[Start of Attachment]

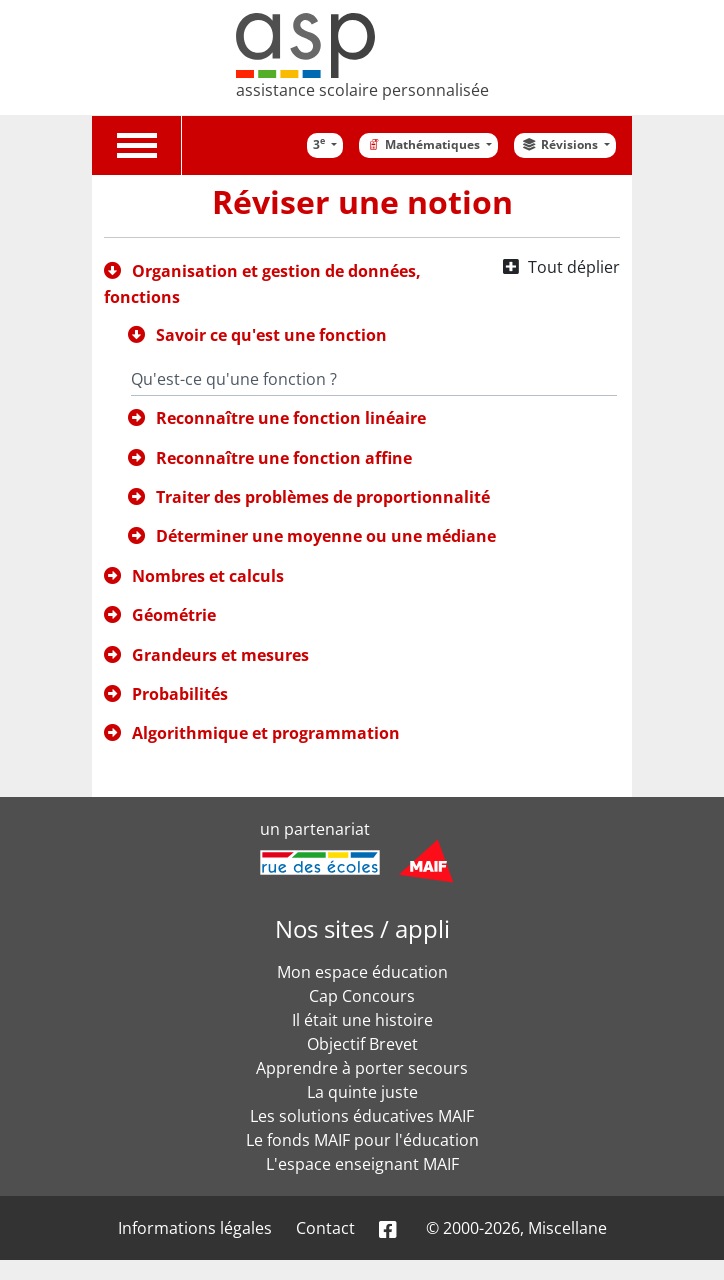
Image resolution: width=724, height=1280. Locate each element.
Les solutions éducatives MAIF (362, 1116)
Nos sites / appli (362, 928)
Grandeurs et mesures (220, 655)
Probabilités (180, 694)
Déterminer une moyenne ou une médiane (326, 536)
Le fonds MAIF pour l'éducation (362, 1140)
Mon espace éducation (362, 972)
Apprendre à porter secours (362, 1068)
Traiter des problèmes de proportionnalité (323, 497)
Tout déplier (574, 267)
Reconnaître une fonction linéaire (291, 418)
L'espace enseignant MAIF (362, 1164)
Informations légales (195, 1228)
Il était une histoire (362, 1020)
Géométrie (174, 615)
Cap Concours (362, 996)
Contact (325, 1228)
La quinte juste (362, 1092)
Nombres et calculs (208, 576)
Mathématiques (424, 144)
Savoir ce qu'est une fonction (271, 335)
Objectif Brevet (362, 1044)
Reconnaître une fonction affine (284, 458)
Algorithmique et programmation (266, 733)
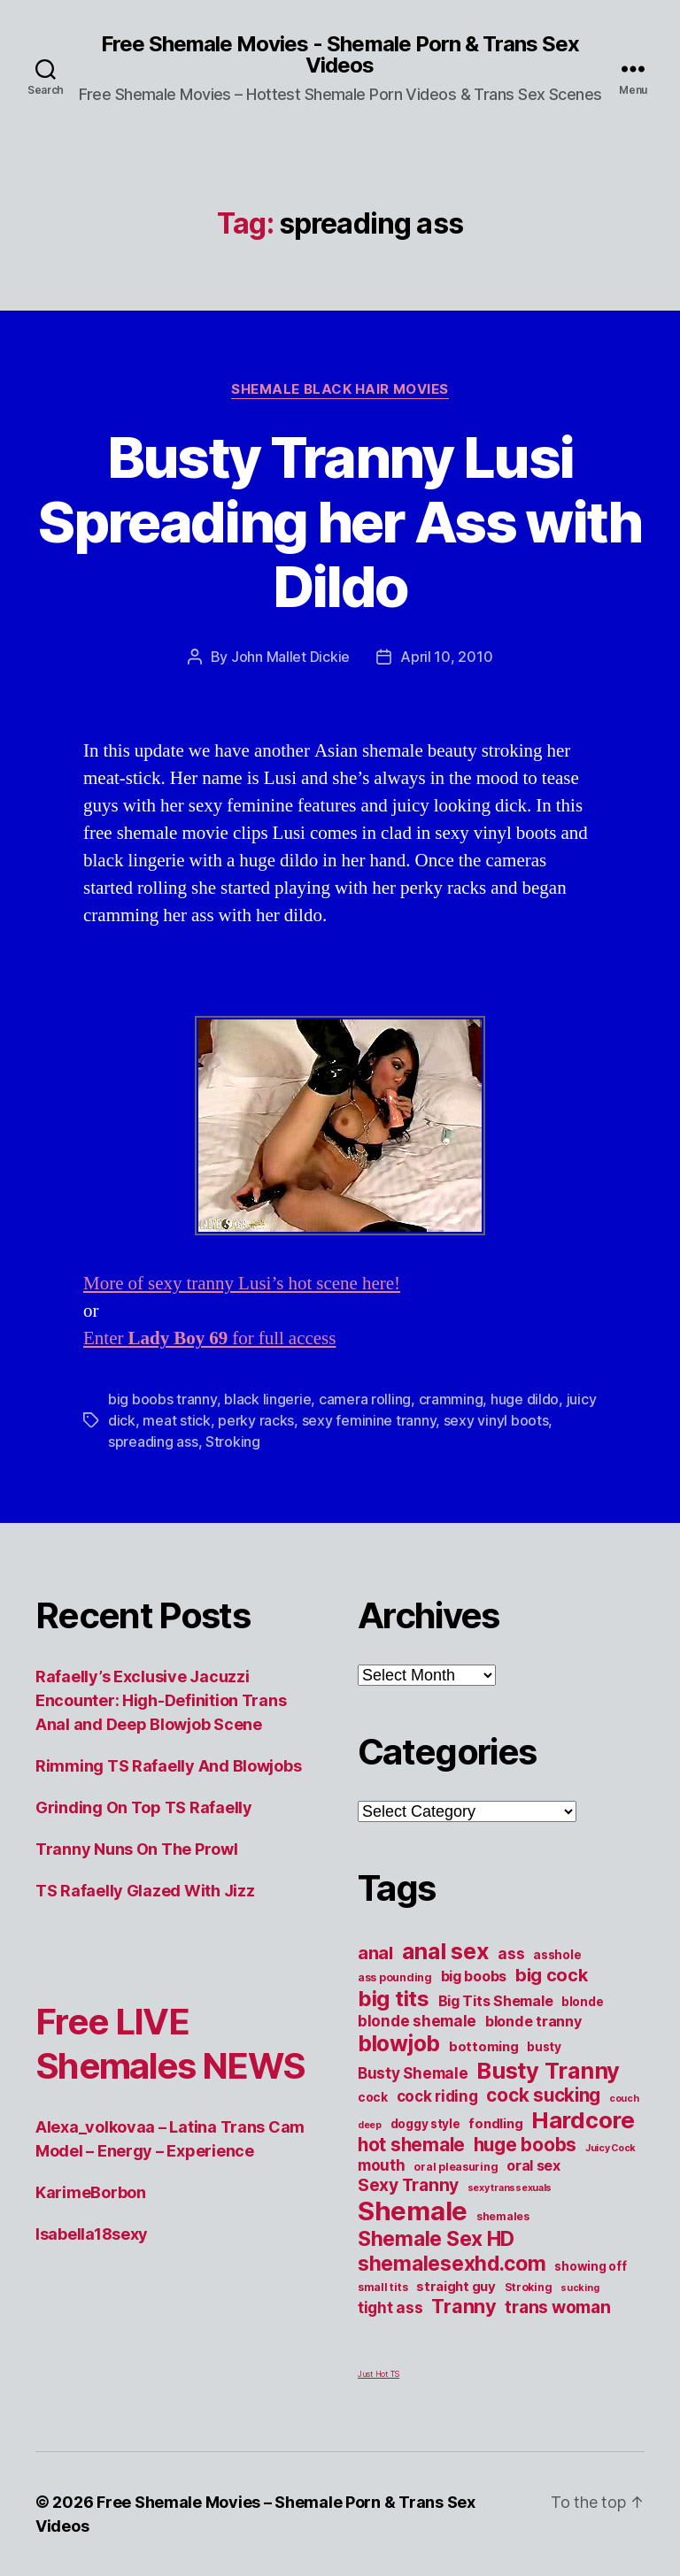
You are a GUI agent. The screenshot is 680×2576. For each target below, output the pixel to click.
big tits (393, 1998)
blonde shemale (417, 2020)
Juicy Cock (610, 2148)
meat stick (176, 1420)
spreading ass (153, 1441)
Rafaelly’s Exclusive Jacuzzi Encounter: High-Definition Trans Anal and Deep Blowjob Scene (160, 1700)
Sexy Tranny (408, 2184)
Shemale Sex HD (436, 2238)
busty (544, 2047)
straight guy (456, 2287)
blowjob (399, 2043)
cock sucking (543, 2095)
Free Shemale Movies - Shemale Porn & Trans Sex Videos (339, 55)
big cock (551, 1975)
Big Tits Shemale (495, 2001)
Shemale (413, 2210)
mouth (382, 2165)
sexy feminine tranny (369, 1420)
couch (624, 2098)
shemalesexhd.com (452, 2263)
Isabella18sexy (91, 2234)
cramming (451, 1399)
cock (373, 2097)
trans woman (557, 2307)
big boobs (474, 1976)
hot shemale (411, 2145)
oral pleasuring (455, 2166)
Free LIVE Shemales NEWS (170, 2044)
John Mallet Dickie (290, 656)
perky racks (256, 1420)
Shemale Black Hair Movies (340, 389)
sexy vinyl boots (496, 1420)
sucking (579, 2288)
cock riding (437, 2096)
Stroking (232, 1441)
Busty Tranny (548, 2070)
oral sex (533, 2165)
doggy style (425, 2124)
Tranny (463, 2306)
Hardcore (583, 2120)
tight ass (390, 2307)
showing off (590, 2266)
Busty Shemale (413, 2073)
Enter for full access (209, 1338)
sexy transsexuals (510, 2188)
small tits (382, 2287)
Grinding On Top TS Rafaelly (143, 1807)
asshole (557, 1955)
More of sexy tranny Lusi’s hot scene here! (241, 1284)
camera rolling (365, 1399)
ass (511, 1953)
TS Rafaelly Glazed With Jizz (144, 1890)
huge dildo (525, 1399)
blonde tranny (533, 2021)
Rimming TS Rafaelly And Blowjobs (168, 1766)
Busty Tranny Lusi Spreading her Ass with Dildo (339, 521)
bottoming (484, 2047)
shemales (502, 2216)
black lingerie (267, 1399)
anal (375, 1953)
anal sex (446, 1951)
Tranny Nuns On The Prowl (136, 1849)
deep (370, 2125)
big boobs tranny (162, 1399)
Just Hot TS (378, 2374)
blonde (582, 2002)
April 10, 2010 (446, 656)
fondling (495, 2124)
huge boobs (525, 2145)
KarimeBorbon (90, 2192)
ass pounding (395, 1977)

[End of Attachment]

## Task to carry out
Retype, in the same exact form, the lines of the material above from the line holding "cock riding (437, 2096)" through the line holding "Enter for full access (209, 1338)".

## Solution to this task
cock riding (437, 2096)
Stroking (232, 1441)
Busty Tranny (548, 2070)
oral sex (533, 2165)
doggy style (425, 2124)
Tranny (463, 2306)
Hardcore (583, 2120)
tight ass (390, 2307)
showing off (590, 2266)
Busty Shemale (413, 2073)
Enter for full access (209, 1338)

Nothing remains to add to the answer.